(Task details): Scan the listing and copy each line where the word "sind" is present.

(Input):
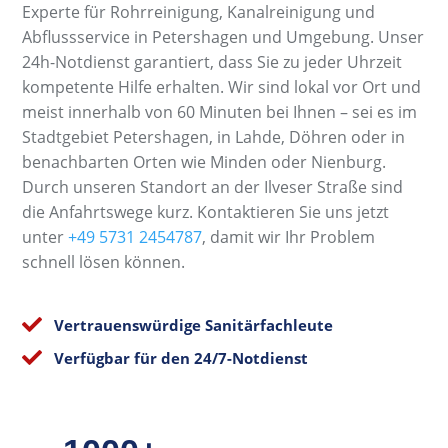
Experte für Rohrreinigung, Kanalreinigung und
Abflussservice in Petershagen und Umgebung. Unser
24h-Notdienst garantiert, dass Sie zu jeder Uhrzeit
kompetente Hilfe erhalten. Wir sind lokal vor Ort und
meist innerhalb von 60 Minuten bei Ihnen – sei es im
Stadtgebiet Petershagen, in Lahde, Döhren oder in
benachbarten Orten wie Minden oder Nienburg.
Durch unseren Standort an der Ilveser Straße sind
die Anfahrtswege kurz. Kontaktieren Sie uns jetzt
unter
+49 5731 2454787
, damit wir Ihr Problem
schnell lösen können.

Vertrauenswürdige Sanitärfachleute

Verfügbar für den 24/7-Notdienst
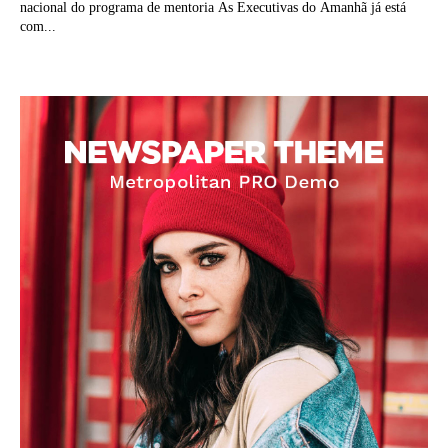
nacional do programa de mentoria As Executivas do Amanhã já está
com...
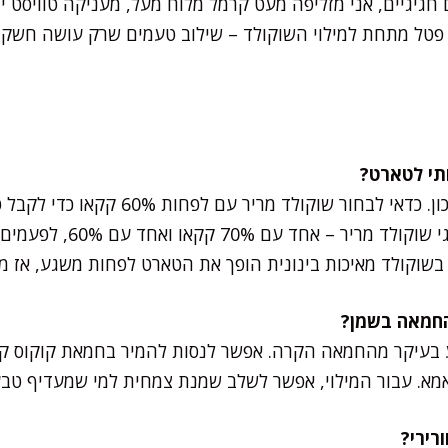
טל מתחת למילוי השוקולד – שילוב טעמים שרק עושה חשק לע
שוקולד הוא הכוכב של המתכון. כדאי לבחור שו
אני אוהבת לשלב בין שני סוגי
בשוקולד מאיכות בינונית הופך את הטארט לפחות משגע, אז מ
 בעיקר מהחמאה הקרה. אפשר לנסות להמיר בחמאת קוקוס קפו
א. עבור המילוי, אפשר לשלב שמנת צמחית למי שמעדיף טבעו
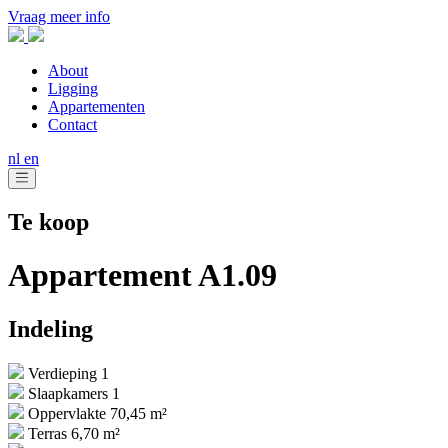
Vraag meer info
About
Ligging
Appartementen
Contact
nl
en
Te koop
Appartement A1.09
Indeling
Verdieping 1
Slaapkamers 1
Oppervlakte 70,45 m²
Terras 6,70 m²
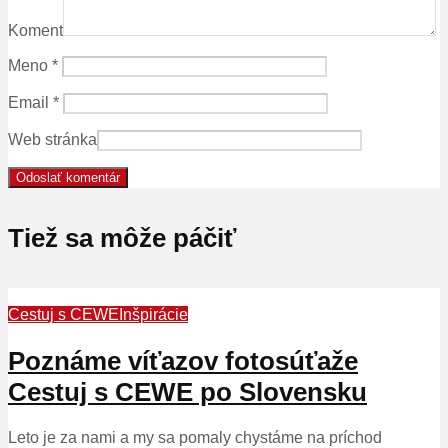
Koment
Meno
*
Email
*
Web stránka
Tiež sa môže páčiť
Cestuj s CEWE
Inšpirácie
Poznáme víťazov fotosúťaže
Cestuj s CEWE po Slovensku
Leto je za nami a my sa pomaly chystáme na príchod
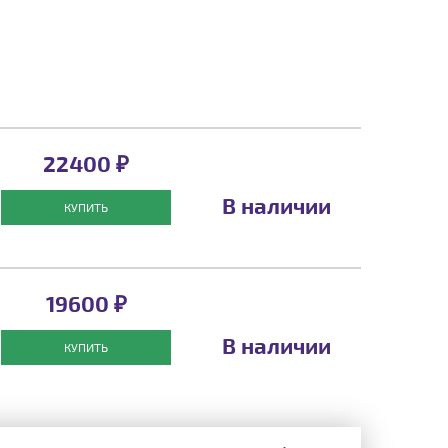
22400 ₽
В наличии
КУПИТЬ
19600 ₽
В наличии
КУПИТЬ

(Reply to the task):
kompetente Hilfe erhalten. Wir sind lokal vor Ort und
Durch unseren Standort an der Ilveser Straße sind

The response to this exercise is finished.